## TASK DETAILS
All lines from the one with "without worrying about their business process" through the last line of the data below should be copied exactly; please add nothing.

———

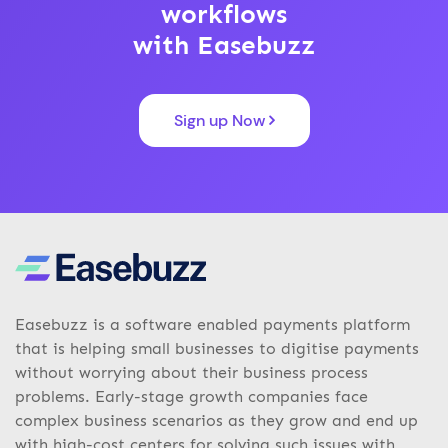
workflows
with Easebuzz
Sign up Now
Easebuzz is a software enabled payments platform
that is helping small businesses to digitise payments
without worrying about their business process
problems. Early-stage growth companies face
complex business scenarios as they grow and end up
with high-cost centers for solving such issues with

———

## EXERCISE ANSWER
without worrying about their business process
problems. Early-stage growth companies face
complex business scenarios as they grow and end up
with high-cost centers for solving such issues with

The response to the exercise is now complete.